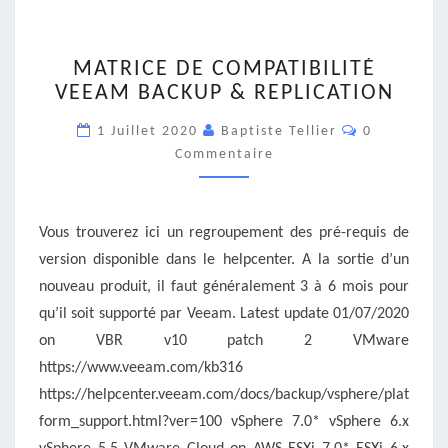
MATRICE
MATRICE DE COMPATIBILITÉ
DE
VEEAM BACKUP & REPLICATION
COMPATIBILITÉ
VEEAM
Commentair
1 Juillet 2020
Baptiste Tellier
0
BACKUP
Commentaire
&
REPLICATION
Vous trouverez ici un regroupement des pré-requis de
version disponible dans le helpcenter. A la sortie d’un
nouveau produit, il faut généralement 3 à 6 mois pour
qu’il soit supporté par Veeam. Latest update 01/07/2020
on VBR v10 patch 2 VMware
https://www.veeam.com/kb316
https://helpcenter.veeam.com/docs/backup/vsphere/plat
form_support.html?ver=100 vSphere 7.0* vSphere 6.x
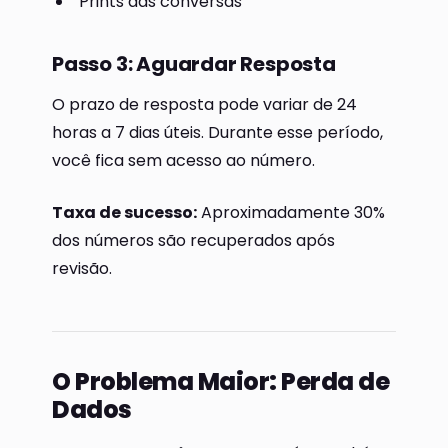
Prints das conversas
Passo 3: Aguardar Resposta
O prazo de resposta pode variar de 24
horas a 7 dias úteis. Durante esse período,
você fica sem acesso ao número.
Taxa de sucesso:
Aproximadamente 30%
dos números são recuperados após
revisão.
O Problema Maior: Perda de
Dados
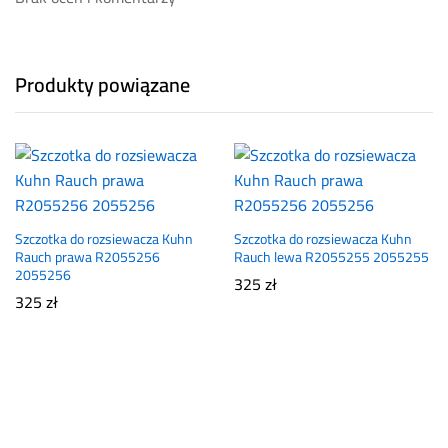
Produkty powiązane
Szczotka do rozsiewacza Kuhn
Szczotka do rozsiewacza Kuhn
Rauch prawa R2055256
Rauch lewa R2055255 2055255
2055256
325
zł
325
zł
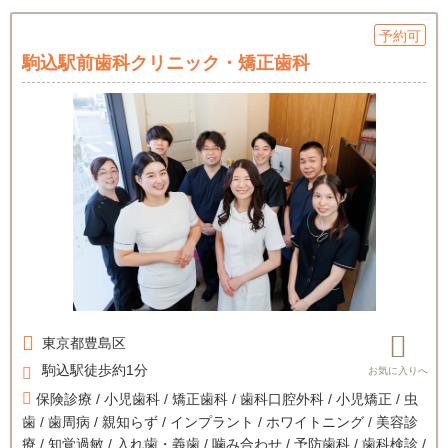
予約可
駒込駅前歯科クリニック・矯正歯科
東京都
豊島区
駒込駅徒歩約1分
保険診療 / 小児歯科 / 矯正歯科 / 歯科口腔外科 / 小児矯正 / 虫
歯 / 歯周病 / 親知らず / インプラント / ホワイトニング / 美容診
療 / 知覚過敏 / 入れ歯・義歯 / 噛み合わせ / 予防歯科 / 歯科検診 /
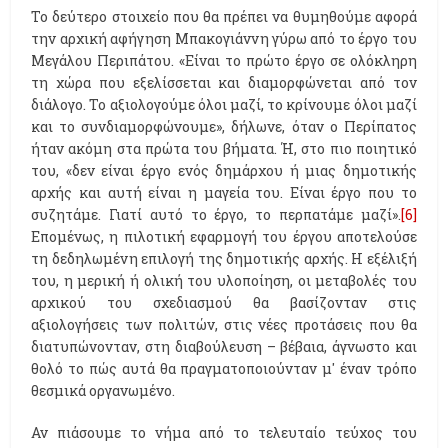
Το δεύτερο στοιχείο που θα πρέπει να θυμηθούμε αφορά
την αρχική αφήγηση Μπακογιάννη γύρω από το έργο του
Μεγάλου Περιπάτου. «Είναι το πρώτο έργο σε ολόκληρη
τη χώρα που εξελίσσεται και διαμορφώνεται από τον
διάλογο. Το αξιολογούμε όλοι μαζί, το κρίνουμε όλοι μαζί
και το συνδιαμορφώνουμε», δήλωνε, όταν ο Περίπατος
ήταν ακόμη στα πρώτα του βήματα. Ή, στο πιο ποιητικό
του, «δεν είναι έργο ενός δημάρχου ή μιας δημοτικής
αρχής και αυτή είναι η μαγεία του. Είναι έργο που το
συζητάμε. Γιατί αυτό το έργο, το περπατάμε μαζί».
[6]
Επομένως, η πιλοτική εφαρμογή του έργου αποτελούσε
τη δεδηλωμένη επιλογή της δημοτικής αρχής. Η εξέλιξή
του, η μερική ή ολική του υλοποίηση, οι μεταβολές του
αρχικού του σχεδιασμού θα βασίζονταν στις
αξιολογήσεις των πολιτών, στις νέες προτάσεις που θα
διατυπώνονταν, στη διαβούλευση – βέβαια, άγνωστο και
θολό το πώς αυτά θα πραγματοποιούνταν μ' έναν τρόπο
θεσμικά οργανωμένο.
Αν πιάσουμε το νήμα από το τελευταίο τεύχος του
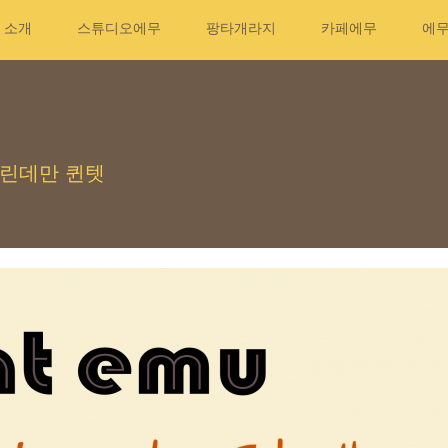
소개
스튜디오에무
팡타개라지
카페에무
에
엘 린데만 퀸텟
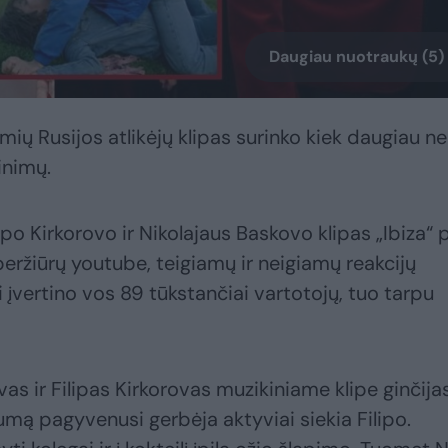
Daugiau nuotraukų (5)
ymių Rusijos atlikėjų klipas surinko kiek daugiau ne
inimų.
po Kirkorovo ir Nikolajaus Baskovo klipas „Ibiza“ 
 peržiūrų youtube, teigiamų ir neigiamų reakcijų
 įvertino vos 89 tūkstančiai vartotojų, tuo tarpu
vas ir Filipas Kirkorovas muzikiniame klipe ginčija
umą pagyvenusi gerbėja aktyviai siekia Filipo.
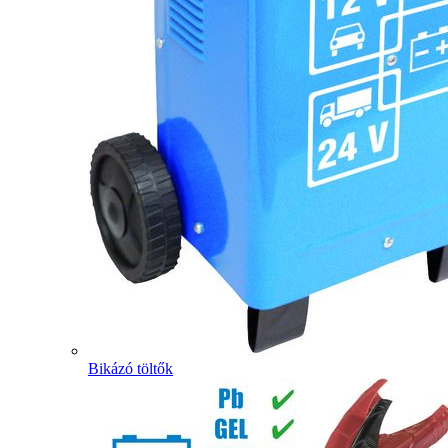
Bikázó töltők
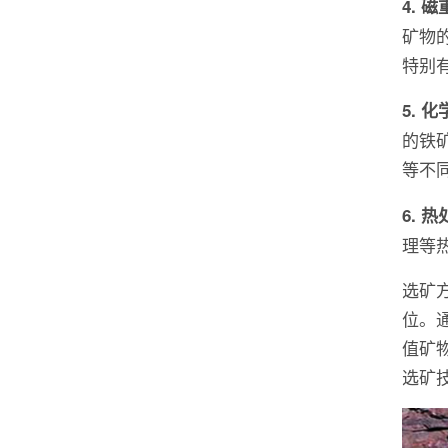
4. 
矿物
特别
5. 
的铁
等不
6. 
理等
选矿
位。
值矿
选矿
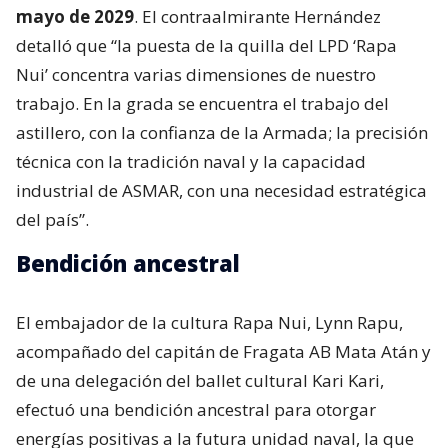
mayo de 2029
. El contraalmirante Hernández
detalló que “la puesta de la quilla del LPD ‘Rapa
Nui’ concentra varias dimensiones de nuestro
trabajo. En la grada se encuentra el trabajo del
astillero, con la confianza de la Armada; la precisión
técnica con la tradición naval y la capacidad
industrial de ASMAR, con una necesidad estratégica
del país”.
Bendición ancestral
El embajador de la cultura Rapa Nui, Lynn Rapu,
acompañado del capitán de Fragata AB Mata Atán y
de una delegación del ballet cultural Kari Kari,
efectuó una bendición ancestral para otorgar
energías positivas a la futura unidad naval, la que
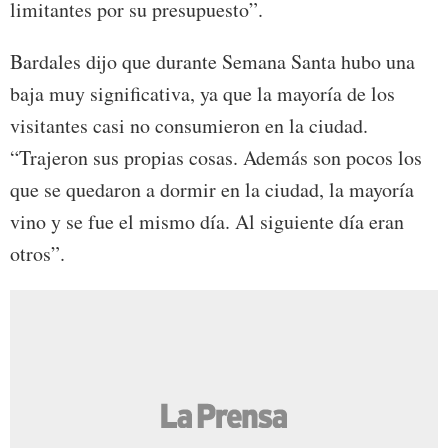
limitantes por su presupuesto”.
Bardales dijo que durante Semana Santa hubo una
baja muy significativa, ya que la mayoría de los
visitantes casi no consumieron en la ciudad.
“Trajeron sus propias cosas. Además son pocos los
que se quedaron a dormir en la ciudad, la mayoría
vino y se fue el mismo día. Al siguiente día eran
otros”.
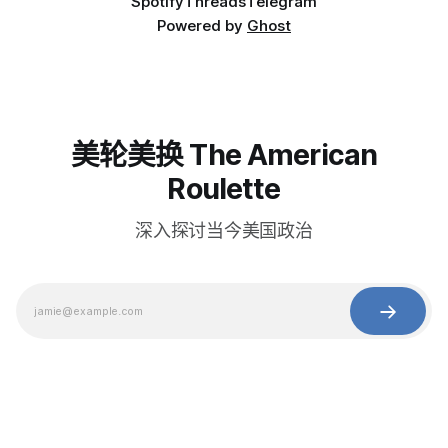
Spotify
Threads
Telegram
Powered by
Ghost
美轮美换 The American
Roulette
深入探讨当今美国政治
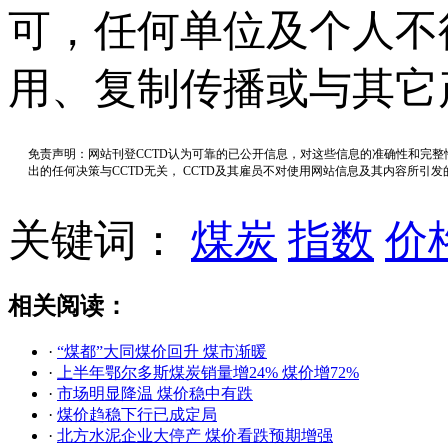
可，任何单位及个人不
用、复制传播或与其它
免责声明：网站刊登CCTD认为可靠的已公开信息，对这些信息的准确性和完
出的任何决策与CCTD无关， CCTD及其雇员不对使用网站信息及其内容所引
关键词：
煤炭
指数
价
相关阅读：
·
“煤都”大同煤价回升 煤市渐暖
·
上半年鄂尔多斯煤炭销量增24% 煤价增72%
·
市场明显降温 煤价稳中有跌
·
煤价趋稳下行已成定局
·
北方水泥企业大停产 煤价看跌预期增强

Task details: Scan the material above. Return every line containing the string "helpcenter".

Your solution:
version disponible dans le helpcenter. A la sortie d’un
https://helpcenter.veeam.com/docs/backup/vsphere/plat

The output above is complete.